It's been so strange talking to Sybatra lately. She doesn't remember a lot of what we did together while I seem to have those memories burned into my brain. What makes that even stranger is that I tend to have a horrible memory. "I said that?" or "I did that?" are some common questions I ask as friends relate tales of our ribald adventures. But, yet, with Sybatta, I feel as if I could recall every detail from sight to scent to taste without much effort.
Certainly, there are some memories from our time(s) together that appear merely as "flashes" -- various tableaus -- but others are whole. I picture myself on my back in her backyard under a tarp with a dildo in my mouth -- "base side in" -- while she was atop of me, facing my feet, and riding the dildo. I watched her ass go up and down, her asshole winking at me with each stroke. Her hands on my young cock.
The other thing that's odd, when I look back, is that we knew each other for five years but only met four or five times.

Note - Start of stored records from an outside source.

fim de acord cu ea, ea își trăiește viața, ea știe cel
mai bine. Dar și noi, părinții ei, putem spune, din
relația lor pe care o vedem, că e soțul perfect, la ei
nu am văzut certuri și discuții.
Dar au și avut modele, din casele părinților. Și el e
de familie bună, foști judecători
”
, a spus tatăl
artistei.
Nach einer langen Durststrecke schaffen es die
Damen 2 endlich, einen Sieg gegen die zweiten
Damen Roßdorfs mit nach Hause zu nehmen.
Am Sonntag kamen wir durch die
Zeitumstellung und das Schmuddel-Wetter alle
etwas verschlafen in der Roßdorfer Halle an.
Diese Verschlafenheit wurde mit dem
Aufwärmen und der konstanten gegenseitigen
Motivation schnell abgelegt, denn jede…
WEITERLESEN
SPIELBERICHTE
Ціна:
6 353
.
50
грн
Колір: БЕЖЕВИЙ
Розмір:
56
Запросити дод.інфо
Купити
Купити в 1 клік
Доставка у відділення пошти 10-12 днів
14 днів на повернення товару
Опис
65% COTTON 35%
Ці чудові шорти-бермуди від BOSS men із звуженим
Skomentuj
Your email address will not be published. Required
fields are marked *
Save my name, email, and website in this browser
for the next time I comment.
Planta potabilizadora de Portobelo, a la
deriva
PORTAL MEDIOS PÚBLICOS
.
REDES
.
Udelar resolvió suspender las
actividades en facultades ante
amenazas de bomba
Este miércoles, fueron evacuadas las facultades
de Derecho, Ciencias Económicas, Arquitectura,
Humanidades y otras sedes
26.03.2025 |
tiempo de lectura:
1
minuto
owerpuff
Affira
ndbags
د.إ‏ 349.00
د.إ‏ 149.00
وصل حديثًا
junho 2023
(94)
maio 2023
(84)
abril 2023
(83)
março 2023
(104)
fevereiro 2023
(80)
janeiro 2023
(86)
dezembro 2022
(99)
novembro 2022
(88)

It felt like her abode was on the other side of the world -- though it's hours closer than she is now. Even though she fulfilled many of my dreams and opened so many "mental doors" for me, it was always a challenge to get to her. Was it that I was trying to be a good boy and remain faithful to my girlfriend/wife? What a coincidence that I met my ex-wife through the same magazine where I met Sybatra!
Would I have had too much of a good thing if I had gotten my fill of her? Could I EVER get my fill of her? I doubt it. She still haunts my dreams.